A bright light flashing in my eyes woke me up. I sat up in bed. I knew something important was supposed to happen that day, and I also knew something was not right. For one, the sun was in the wrong place. My room faced west, so the sun was not supposed to come in until late afternoon. But the shining rays cutting through an opening in my bed curtains were only too real. I blinked and my memories came back. The morning was over, the ball had probably started already, and I was forbidden to attend.

I moaned and, burying my head into the pillows, let my fingers run freely through my hair, undoing with a wicked pleasure my elaborate hairdo—my mother’s idea of a lady’s look. No more lady this, lady that for me! Tío had told me once that if I was not meant to be a lady, no one could force me.
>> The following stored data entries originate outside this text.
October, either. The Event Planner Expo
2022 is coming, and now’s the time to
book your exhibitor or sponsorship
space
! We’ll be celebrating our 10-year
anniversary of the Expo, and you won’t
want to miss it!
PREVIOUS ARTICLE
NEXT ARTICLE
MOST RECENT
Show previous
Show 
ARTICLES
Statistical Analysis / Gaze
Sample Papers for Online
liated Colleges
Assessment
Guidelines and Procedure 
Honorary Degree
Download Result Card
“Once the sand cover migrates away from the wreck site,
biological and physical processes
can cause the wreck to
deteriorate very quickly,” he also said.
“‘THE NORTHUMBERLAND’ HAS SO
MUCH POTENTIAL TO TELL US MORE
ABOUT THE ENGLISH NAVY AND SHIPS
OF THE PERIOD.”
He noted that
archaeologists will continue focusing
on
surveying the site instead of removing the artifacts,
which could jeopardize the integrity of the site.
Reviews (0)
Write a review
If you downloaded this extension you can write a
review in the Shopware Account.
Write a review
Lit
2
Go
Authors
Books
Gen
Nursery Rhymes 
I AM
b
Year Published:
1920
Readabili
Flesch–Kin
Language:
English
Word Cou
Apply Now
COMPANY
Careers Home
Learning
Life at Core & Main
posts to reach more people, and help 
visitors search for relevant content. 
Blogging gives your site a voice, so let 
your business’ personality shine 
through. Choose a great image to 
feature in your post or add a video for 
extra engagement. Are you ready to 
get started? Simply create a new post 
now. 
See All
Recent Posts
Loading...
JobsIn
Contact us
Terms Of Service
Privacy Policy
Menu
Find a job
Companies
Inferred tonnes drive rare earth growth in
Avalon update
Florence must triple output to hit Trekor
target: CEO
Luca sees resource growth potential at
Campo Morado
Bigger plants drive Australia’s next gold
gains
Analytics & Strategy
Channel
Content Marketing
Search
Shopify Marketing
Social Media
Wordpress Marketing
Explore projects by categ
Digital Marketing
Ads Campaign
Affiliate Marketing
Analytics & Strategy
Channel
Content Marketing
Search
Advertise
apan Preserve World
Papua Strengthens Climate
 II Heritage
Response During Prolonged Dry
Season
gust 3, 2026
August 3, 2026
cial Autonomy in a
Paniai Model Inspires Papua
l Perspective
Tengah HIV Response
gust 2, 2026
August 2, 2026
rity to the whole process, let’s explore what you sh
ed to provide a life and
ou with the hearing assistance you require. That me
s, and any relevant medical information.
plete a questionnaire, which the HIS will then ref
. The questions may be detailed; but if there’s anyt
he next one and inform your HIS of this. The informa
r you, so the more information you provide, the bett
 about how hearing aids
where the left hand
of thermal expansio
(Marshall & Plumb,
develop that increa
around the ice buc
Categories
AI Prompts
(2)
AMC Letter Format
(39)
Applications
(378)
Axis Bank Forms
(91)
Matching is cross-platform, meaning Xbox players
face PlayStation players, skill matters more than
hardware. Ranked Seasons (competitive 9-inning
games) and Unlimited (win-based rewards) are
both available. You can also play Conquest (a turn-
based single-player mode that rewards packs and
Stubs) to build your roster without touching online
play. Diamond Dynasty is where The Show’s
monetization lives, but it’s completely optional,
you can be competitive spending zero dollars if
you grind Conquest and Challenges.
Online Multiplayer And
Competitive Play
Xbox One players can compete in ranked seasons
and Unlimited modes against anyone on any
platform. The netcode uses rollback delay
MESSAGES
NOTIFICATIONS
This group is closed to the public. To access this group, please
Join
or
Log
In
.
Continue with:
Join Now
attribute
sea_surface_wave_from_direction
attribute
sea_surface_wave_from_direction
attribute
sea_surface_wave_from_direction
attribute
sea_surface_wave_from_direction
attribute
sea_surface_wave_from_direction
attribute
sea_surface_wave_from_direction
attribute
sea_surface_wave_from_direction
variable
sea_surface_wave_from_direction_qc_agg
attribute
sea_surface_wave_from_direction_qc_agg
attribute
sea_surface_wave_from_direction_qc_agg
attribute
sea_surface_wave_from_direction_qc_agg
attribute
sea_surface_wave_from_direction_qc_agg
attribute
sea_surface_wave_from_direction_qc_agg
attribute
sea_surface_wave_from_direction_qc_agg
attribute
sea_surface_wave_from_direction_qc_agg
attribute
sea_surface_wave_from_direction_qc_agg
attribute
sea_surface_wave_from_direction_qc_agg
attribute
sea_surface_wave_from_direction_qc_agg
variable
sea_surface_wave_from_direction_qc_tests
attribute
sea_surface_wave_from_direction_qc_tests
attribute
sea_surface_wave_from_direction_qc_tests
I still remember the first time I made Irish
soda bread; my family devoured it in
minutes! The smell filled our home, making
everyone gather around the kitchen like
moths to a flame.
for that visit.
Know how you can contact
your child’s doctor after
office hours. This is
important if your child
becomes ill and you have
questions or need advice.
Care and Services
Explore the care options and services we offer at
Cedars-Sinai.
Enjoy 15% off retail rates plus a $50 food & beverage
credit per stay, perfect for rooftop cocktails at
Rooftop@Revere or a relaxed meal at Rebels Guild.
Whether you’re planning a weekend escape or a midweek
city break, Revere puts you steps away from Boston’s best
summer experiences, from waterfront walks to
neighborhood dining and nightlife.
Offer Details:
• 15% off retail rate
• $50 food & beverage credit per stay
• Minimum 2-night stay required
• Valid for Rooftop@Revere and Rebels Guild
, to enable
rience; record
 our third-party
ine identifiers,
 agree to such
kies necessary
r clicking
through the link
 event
Well, I had tried and failed. It was over.

At least Ama was gone. I knew she would be in the kitchen by now, the best place, she claimed, to hear the gossip from the ball firsthand. I got out of bed, and sitting in front of the oblong face of the mirror, I dressed my hair into a single braid. Once I had finished, I held it with the golden arrow—the arrow I had won the day of the Games, which the smith had turned into a barrette.

“Mother can keep me out of the ballroom,” I said to the angry girl in the mirror. “But she can’t force me to stay in my quarters. I’ll go to the garden and watch the ball from my secret place.”

It was not what I had planned. I had expected my childhood days of spying to end today, but destiny—with a little help from my family—had decided otherwise. I was sure, though, that seeing through the window the incomprehensible display of manners of the grown-up world would be the perfect cure for my silly desire to be there.

I rushed to my trunk. Under the piles of carefully folded dresses, almost invisible against the dark wooden planks, I found my old hunting outfit. Happy to have kept it from Ama Bernarda’s frequent cleaning sprees, I put it on. It was so worn out it fit me like a second skin, my movements its own.

No fancy frills, I thought with relief. My time as a lady is over. Andrea the Princess was gone forever. Good riddance! I was not going to miss her.

I was about to close the chest when I saw my uncle’s dark blue jacket. I grabbed it and threw it over my shoulders.

My leather boots made no sound on the wooden floors as I stole out of my room and through the empty corridors into the garden. Careful to keep off the public paths so I wouldn’t be seen, I ran noiselessly on the soft grass until I reached my old companion, the oak tree. I stopped then, out of breath, and my back against its rugged bark, I let my eyes wander toward the castle. Up on the second floor, behind the windows of the Great Hall, I could see shadows moving. The ball had started. I stretched my arms to the lower branches and pulled myself up.